--- Data shown Enclosed Below ---

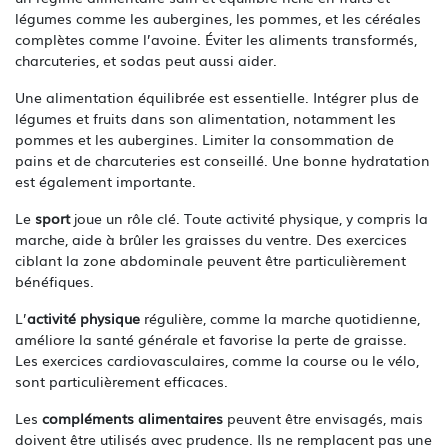
légumes comme les aubergines, les pommes, et les céréales
complètes comme l’avoine. Éviter les aliments transformés,
charcuteries, et sodas peut aussi aider.
Une alimentation équilibrée est essentielle. Intégrer plus de
légumes et fruits dans son alimentation, notamment les
pommes et les aubergines. Limiter la consommation de
pains et de charcuteries est conseillé. Une bonne hydratation
est également importante.
Le
sport
joue un rôle clé. Toute activité physique, y compris la
marche, aide à brûler les graisses du ventre. Des exercices
ciblant la zone abdominale peuvent être particulièrement
bénéfiques.
L’
activité physique
régulière, comme la marche quotidienne,
améliore la santé générale et favorise la perte de graisse.
Les exercices cardiovasculaires, comme la course ou le vélo,
sont particulièrement efficaces.
Les
compléments alimentaires
peuvent être envisagés, mais
doivent être utilisés avec prudence. Ils ne remplacent pas une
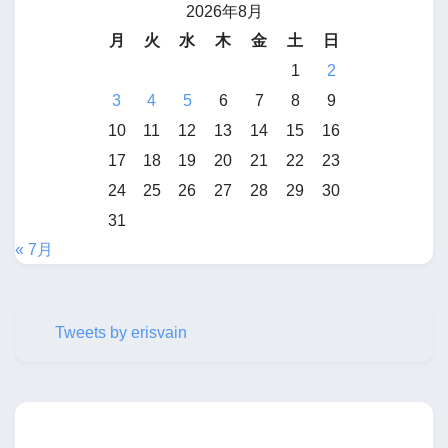
2026年8月
月
火
水
木
金
土
日
1
2
3
4
5
6
7
8
9
10
11
12
13
14
15
16
17
18
19
20
21
22
23
24
25
26
27
28
29
30
31
« 7月
Tweets by erisvain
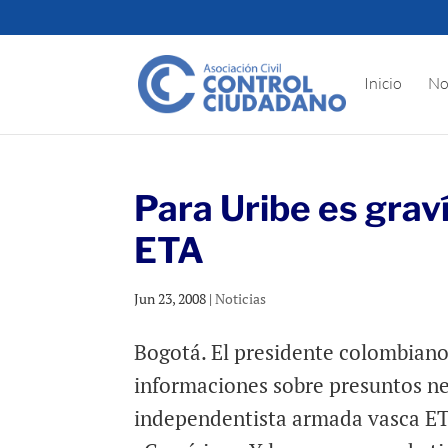
Inicio
No
Para Uribe es grav
ETA
Jun 23, 2008
|
Noticias
Bogotá. El presidente colombiano
informaciones sobre presuntos nex
independentista armada vasca ETA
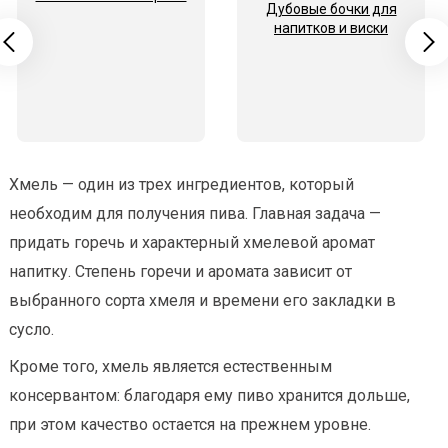
Дубовые бочки для
напитков и виски
Хмель — один из трех ингредиентов, который
необходим для получения пива. Главная задача —
придать горечь и характерный хмелевой аромат
напитку. Степень горечи и аромата зависит от
выбранного сорта хмеля и времени его закладки в
сусло.
Кроме того, хмель является естественным
консервантом: благодаря ему пиво хранится дольше,
при этом качество остается на прежнем уровне.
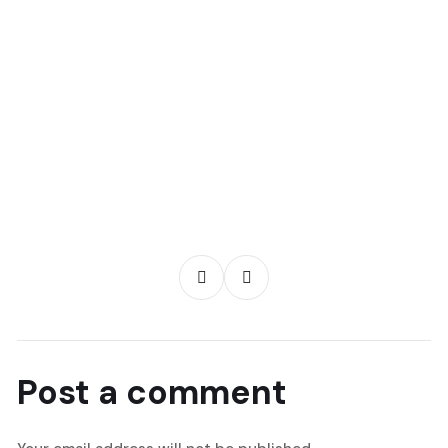
Post a comment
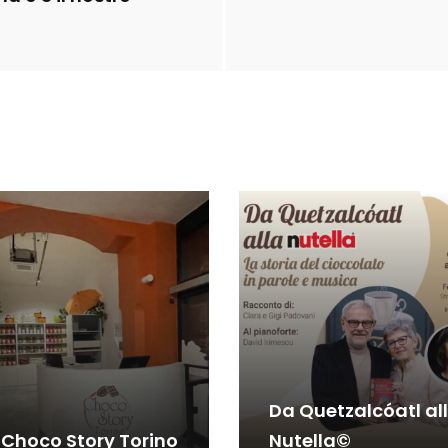
Da Quetzalcóatl al
 Choco Story Torino
Nutella©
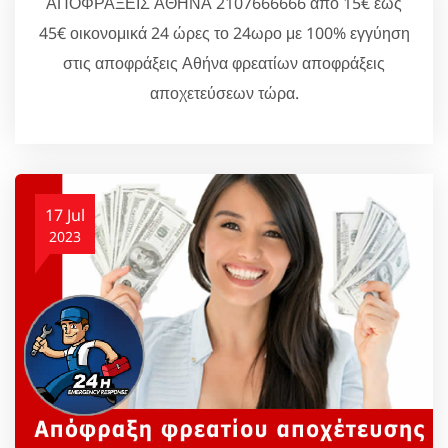
ΑΠΟΦΡΑΞΕΙΣ ΑΘΗΝΑ 2107666666 από 15€ έως
45€ οικονομικά 24 ώρες το 24ωρο με 100% εγγύηση
στις αποφράξεις Αθήνα φρεατίων αποφράξεις
αποχετεύσεων τώρα.
17 Jul
2023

--- End of Enclosed Data shown ---

### Exercise description
Line for line, restate the data above and omit every picture.

### Task response
légumes comme les aubergines, les pommes, et les céréales
complètes comme l’avoine. Éviter les aliments transformés,
charcuteries, et sodas peut aussi aider.
Une alimentation équilibrée est essentielle. Intégrer plus de
légumes et fruits dans son alimentation, notamment les
pommes et les aubergines. Limiter la consommation de
pains et de charcuteries est conseillé. Une bonne hydratation
est également importante.
Le
sport
joue un rôle clé. Toute activité physique, y compris la
marche, aide à brûler les graisses du ventre. Des exercices
ciblant la zone abdominale peuvent être particulièrement
bénéfiques.
L’
activité physique
régulière, comme la marche quotidienne,
améliore la santé générale et favorise la perte de graisse.
Les exercices cardiovasculaires, comme la course ou le vélo,
sont particulièrement efficaces.
Les
compléments alimentaires
peuvent être envisagés, mais
doivent être utilisés avec prudence. Ils ne remplacent pas une
2026年8月
月
火
水
木
金
土
日
1
2
3
4
5
6
7
8
9
10
11
12
13
14
15
16
17
18
19
20
21
22
23
24
25
26
27
28
29
30
31
« 7月
Tweets by erisvain
Inicio
No
Para Uribe es grav
ETA
Jun 23, 2008
|
Noticias
Bogotá. El presidente colombiano
informaciones sobre presuntos nex
independentista armada vasca ETA
Дубовые бочки для
напитков и виски
Хмель — один из трех ингредиентов, который
необходим для получения пива. Главная задача —
придать горечь и характерный хмелевой аромат
напитку. Степень горечи и аромата зависит от
выбранного сорта хмеля и времени его закладки в
сусло.
Кроме того, хмель является естественным
консервантом: благодаря ему пиво хранится дольше,
при этом качество остается на прежнем уровне.
Post a comment
Da Quetzalcóatl al
 Choco Story Torino
Nutella©
ΑΠΟΦΡΑΞΕΙΣ ΑΘΗΝΑ 2107666666 από 15€ έως
45€ οικονομικά 24 ώρες το 24ωρο με 100% εγγύηση
στις αποφράξεις Αθήνα φρεατίων αποφράξεις
αποχετεύσεων τώρα.
17 Jul
2023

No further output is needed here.